*** Opening The data ***

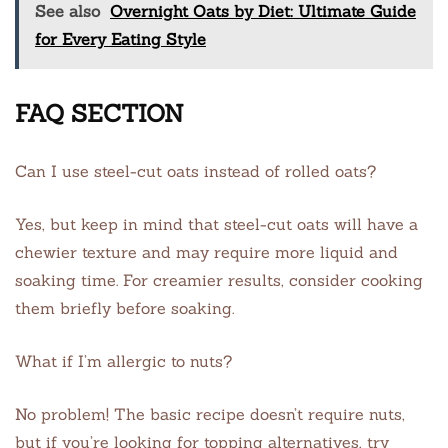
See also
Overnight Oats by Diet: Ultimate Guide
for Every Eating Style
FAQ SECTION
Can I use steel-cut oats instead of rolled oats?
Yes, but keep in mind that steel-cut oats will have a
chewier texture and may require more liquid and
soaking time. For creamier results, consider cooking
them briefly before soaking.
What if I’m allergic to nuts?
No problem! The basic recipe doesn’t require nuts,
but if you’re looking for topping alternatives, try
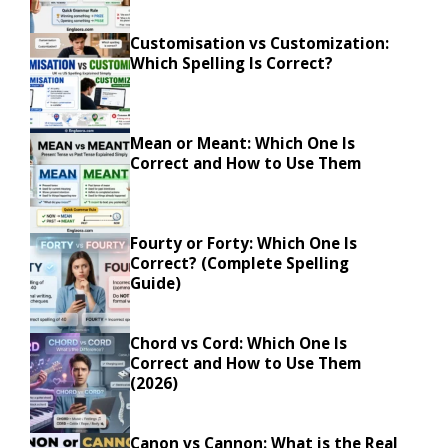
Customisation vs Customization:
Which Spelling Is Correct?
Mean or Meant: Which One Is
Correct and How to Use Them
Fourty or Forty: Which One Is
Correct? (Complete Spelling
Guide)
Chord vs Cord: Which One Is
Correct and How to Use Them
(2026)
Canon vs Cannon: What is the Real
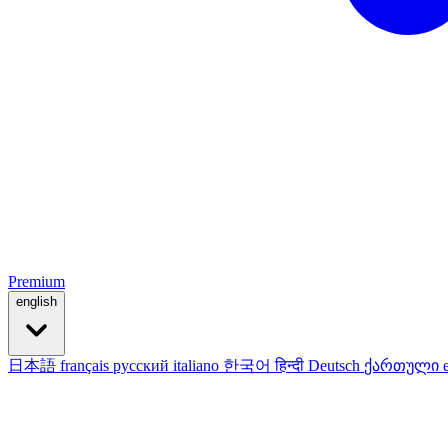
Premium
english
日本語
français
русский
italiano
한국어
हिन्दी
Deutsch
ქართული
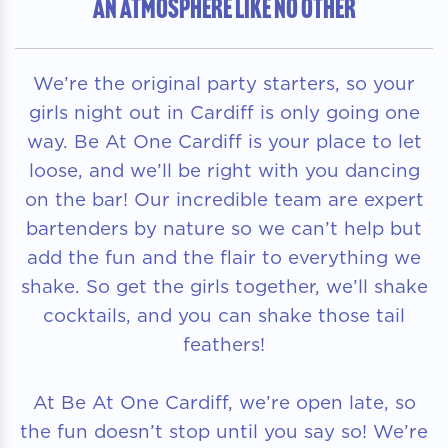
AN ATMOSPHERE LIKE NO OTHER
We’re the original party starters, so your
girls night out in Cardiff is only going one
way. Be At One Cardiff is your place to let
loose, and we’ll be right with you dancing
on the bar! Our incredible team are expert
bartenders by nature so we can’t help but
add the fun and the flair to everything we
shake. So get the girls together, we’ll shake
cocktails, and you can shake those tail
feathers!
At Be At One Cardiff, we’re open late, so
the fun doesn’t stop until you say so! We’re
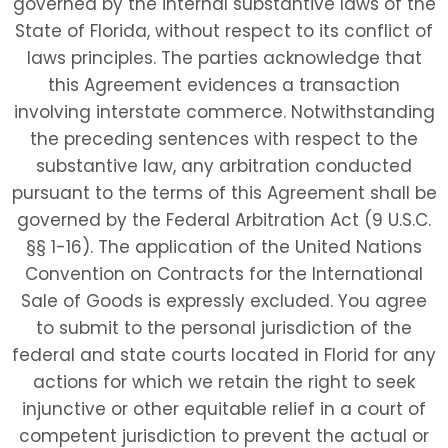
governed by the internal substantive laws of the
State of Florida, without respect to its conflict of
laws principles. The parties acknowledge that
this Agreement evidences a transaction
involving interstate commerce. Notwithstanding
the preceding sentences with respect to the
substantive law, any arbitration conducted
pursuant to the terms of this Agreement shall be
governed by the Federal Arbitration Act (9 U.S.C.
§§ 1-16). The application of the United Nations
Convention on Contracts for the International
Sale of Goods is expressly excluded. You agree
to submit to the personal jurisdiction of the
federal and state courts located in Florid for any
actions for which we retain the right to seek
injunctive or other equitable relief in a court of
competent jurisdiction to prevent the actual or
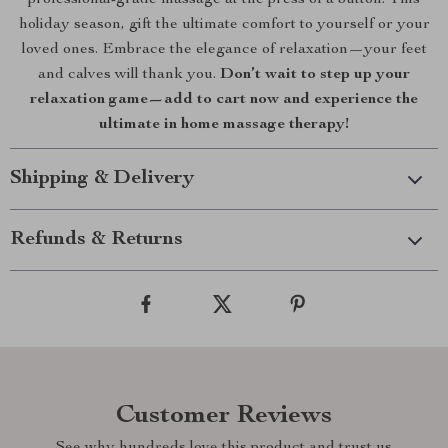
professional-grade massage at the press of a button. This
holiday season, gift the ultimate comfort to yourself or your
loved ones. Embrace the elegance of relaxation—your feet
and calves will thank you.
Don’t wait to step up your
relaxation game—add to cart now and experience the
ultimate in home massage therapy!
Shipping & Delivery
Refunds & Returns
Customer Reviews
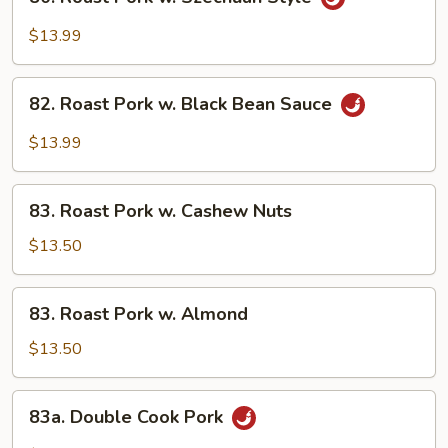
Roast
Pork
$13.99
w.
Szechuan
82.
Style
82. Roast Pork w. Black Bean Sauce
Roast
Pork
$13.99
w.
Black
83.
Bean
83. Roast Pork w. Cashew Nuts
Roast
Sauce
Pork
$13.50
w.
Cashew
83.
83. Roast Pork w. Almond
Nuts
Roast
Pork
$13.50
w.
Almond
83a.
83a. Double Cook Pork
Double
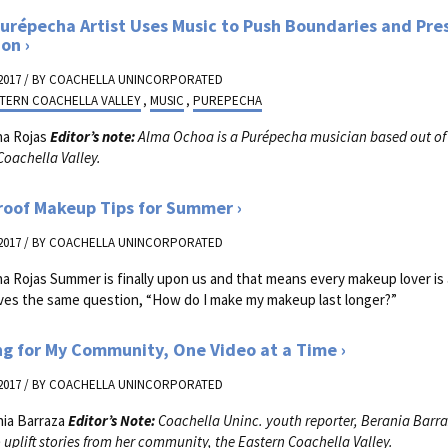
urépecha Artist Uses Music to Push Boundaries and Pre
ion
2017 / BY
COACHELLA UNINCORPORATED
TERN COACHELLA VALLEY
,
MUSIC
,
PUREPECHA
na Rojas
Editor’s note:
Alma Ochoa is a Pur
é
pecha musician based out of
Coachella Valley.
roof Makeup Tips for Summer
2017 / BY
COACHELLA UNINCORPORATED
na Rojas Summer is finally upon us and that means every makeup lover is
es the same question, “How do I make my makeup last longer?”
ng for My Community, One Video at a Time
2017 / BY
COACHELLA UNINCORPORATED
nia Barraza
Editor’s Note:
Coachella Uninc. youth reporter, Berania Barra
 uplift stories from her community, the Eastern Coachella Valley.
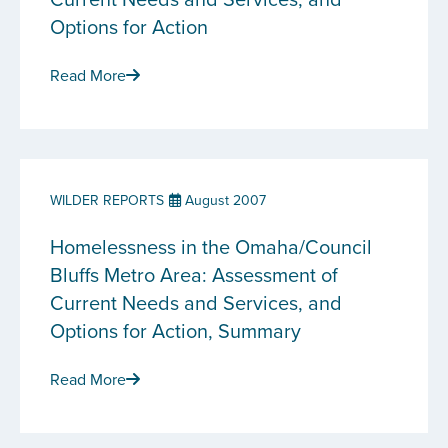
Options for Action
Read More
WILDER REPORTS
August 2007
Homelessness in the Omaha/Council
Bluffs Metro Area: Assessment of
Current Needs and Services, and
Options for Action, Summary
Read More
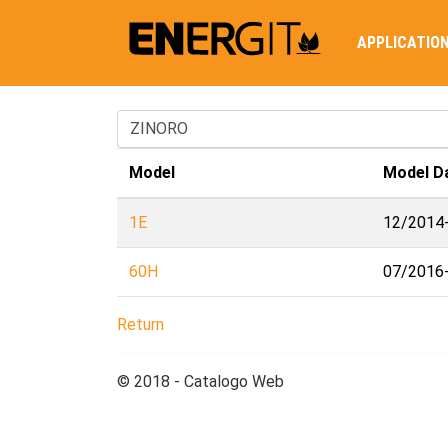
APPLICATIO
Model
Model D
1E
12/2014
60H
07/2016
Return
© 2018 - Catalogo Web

*** Closing The data ***
*** Opening The data ***

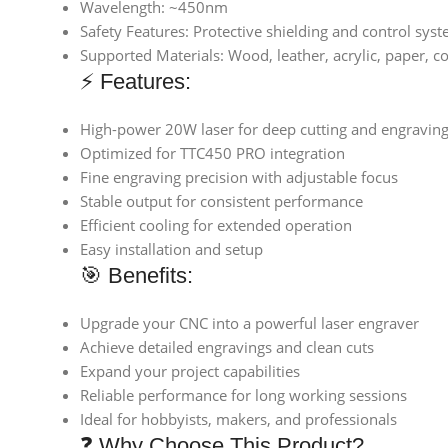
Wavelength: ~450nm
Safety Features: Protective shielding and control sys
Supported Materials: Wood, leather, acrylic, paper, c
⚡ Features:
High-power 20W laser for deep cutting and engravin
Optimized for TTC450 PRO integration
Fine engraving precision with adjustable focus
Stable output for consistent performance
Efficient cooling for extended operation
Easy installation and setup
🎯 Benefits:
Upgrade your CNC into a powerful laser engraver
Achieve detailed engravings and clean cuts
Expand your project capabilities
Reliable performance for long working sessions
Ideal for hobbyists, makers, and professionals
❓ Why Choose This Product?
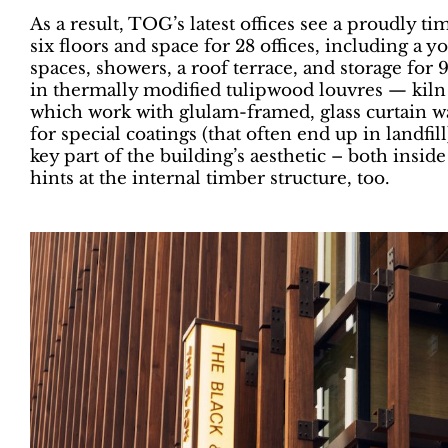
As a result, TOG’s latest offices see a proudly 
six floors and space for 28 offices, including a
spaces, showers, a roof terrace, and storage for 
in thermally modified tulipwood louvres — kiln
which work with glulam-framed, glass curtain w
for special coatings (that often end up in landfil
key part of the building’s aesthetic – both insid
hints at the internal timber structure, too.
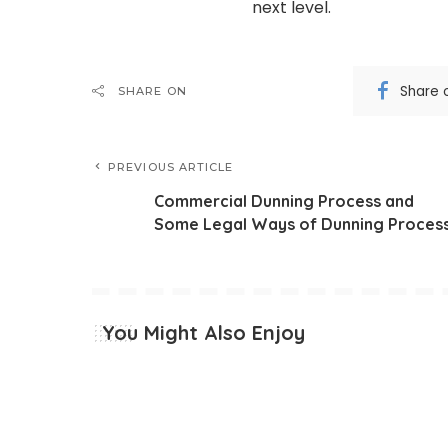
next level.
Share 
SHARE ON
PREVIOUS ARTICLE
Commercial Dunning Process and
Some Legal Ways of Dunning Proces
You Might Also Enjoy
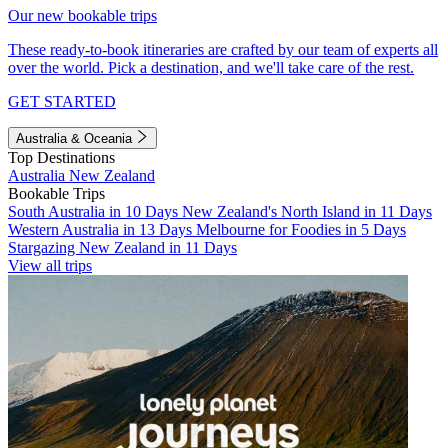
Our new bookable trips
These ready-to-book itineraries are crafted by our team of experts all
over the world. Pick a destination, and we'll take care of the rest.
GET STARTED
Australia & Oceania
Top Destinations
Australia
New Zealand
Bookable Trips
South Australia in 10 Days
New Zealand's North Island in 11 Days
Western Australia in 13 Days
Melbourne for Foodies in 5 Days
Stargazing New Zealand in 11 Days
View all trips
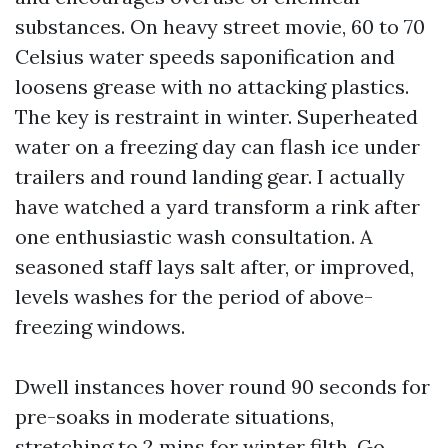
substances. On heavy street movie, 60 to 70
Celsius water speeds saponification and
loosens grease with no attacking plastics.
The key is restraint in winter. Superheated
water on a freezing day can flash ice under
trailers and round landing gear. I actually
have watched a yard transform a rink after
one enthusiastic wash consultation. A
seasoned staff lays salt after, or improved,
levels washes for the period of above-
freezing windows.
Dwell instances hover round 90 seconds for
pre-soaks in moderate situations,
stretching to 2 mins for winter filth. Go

*** Closing The data ***
*** Opening The data ***

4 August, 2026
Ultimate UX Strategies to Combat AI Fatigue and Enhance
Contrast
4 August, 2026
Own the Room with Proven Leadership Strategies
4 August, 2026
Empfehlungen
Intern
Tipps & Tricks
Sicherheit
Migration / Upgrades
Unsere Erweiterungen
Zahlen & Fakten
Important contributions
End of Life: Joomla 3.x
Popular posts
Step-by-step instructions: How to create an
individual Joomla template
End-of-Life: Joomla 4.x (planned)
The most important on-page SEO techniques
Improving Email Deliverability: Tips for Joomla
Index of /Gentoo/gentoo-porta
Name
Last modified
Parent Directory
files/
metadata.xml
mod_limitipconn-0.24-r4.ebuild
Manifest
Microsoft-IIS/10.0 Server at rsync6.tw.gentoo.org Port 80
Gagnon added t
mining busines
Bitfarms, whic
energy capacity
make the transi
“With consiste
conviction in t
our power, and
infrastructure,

*** Closing The data ***

### Try it
From the records above, copy exactly the stretch from the line holding "loved ones. Embrace" through the line holding "- Catalogo Web", both ends included, without the pictures.

### Written answer
loved ones. Embrace the elegance of relaxation—your feet
and calves will thank you.
Don’t wait to step up your
relaxation game—add to cart now and experience the
ultimate in home massage therapy!
Shipping & Delivery
Refunds & Returns
Customer Reviews
Roast
Pork
$13.99
w.
Szechuan
82.
Style
82. Roast Pork w. Black Bean Sauce
Roast
Pork
$13.99
w.
Black
83.
Bean
83. Roast Pork w. Cashew Nuts
Roast
Sauce
Pork
$13.50
w.
Cashew
83.
83. Roast Pork w. Almond
Nuts
Roast
Pork
$13.50
w.
Almond
83a.
83a. Double Cook Pork
Double
urépecha Artist Uses Music to Push Boundaries and Pre
ion
2017 / BY
COACHELLA UNINCORPORATED
TERN COACHELLA VALLEY
,
MUSIC
,
PUREPECHA
na Rojas
Editor’s note:
Alma Ochoa is a Pur
é
pecha musician based out of
Coachella Valley.
roof Makeup Tips for Summer
2017 / BY
COACHELLA UNINCORPORATED
na Rojas Summer is finally upon us and that means every makeup lover is
es the same question, “How do I make my makeup last longer?”
ng for My Community, One Video at a Time
2017 / BY
COACHELLA UNINCORPORATED
nia Barraza
Editor’s Note:
Coachella Uninc. youth reporter, Berania Barra
 uplift stories from her community, the Eastern Coachella Valley.
Options for Action
Read More
WILDER REPORTS
August 2007
Homelessness in the Omaha/Council
Bluffs Metro Area: Assessment of
Current Needs and Services, and
Options for Action, Summary
Read More
APPLICATIO
Model
Model D
1E
12/2014
60H
07/2016
Return
© 2018 - Catalogo Web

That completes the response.